- _AIM OF THE EXERCISE_:
What you return should be each line of the data containing the string "Total".

- _Records from a data collection_:
=== Begin Enclosure ===
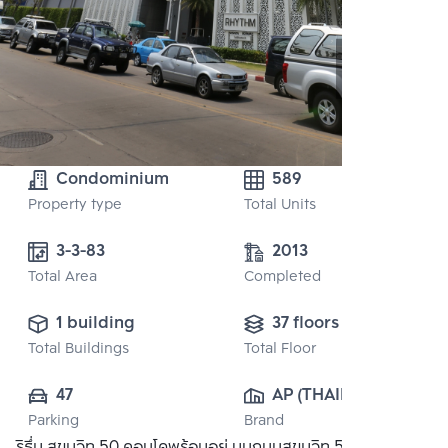
Condominium
589
Property type
Total Units
3-3-83
2013
Total Area
Completed
1 building
37 floors
Total Buildings
Total Floor
47
AP (THAILAND) 
Parking
Brand
PUBLIC CO., 
ริธึ่ม สุขุมวิท 50 คอนโดพร้อมอยู่ บนถนนสุขุมวิท 50 ใกล้ห้าง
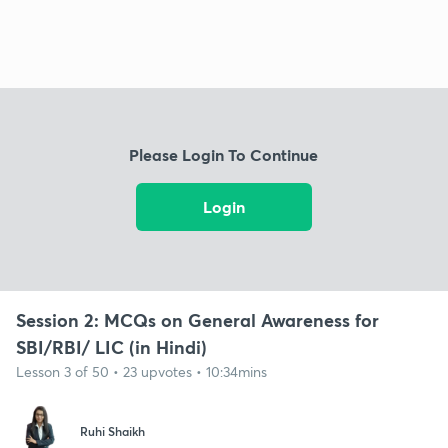
Please Login To Continue
Login
Session 2: MCQs on General Awareness for
SBI/RBI/ LIC (in Hindi)
Lesson 3 of 50 • 23 upvotes • 10:34mins
Ruhi Shaikh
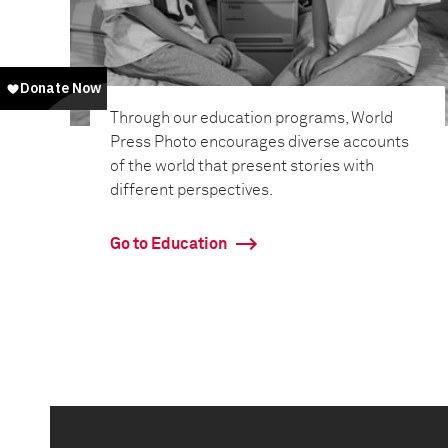
Through our education programs, World
Press Photo encourages diverse accounts
of the world that present stories with
different perspectives.
Go to Education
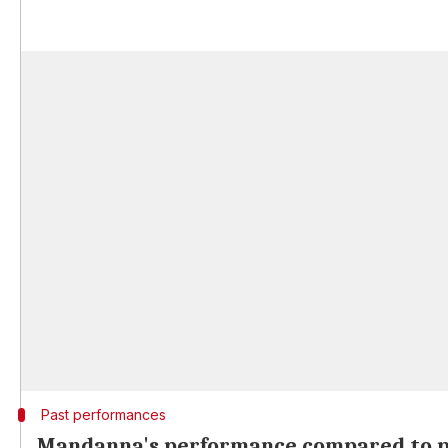
Past performances
Mandanna's performance compared to p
=== End Enclosure ===
- _RESPONSE_:
Total Units
Total Area
Total Buildings
Total Floor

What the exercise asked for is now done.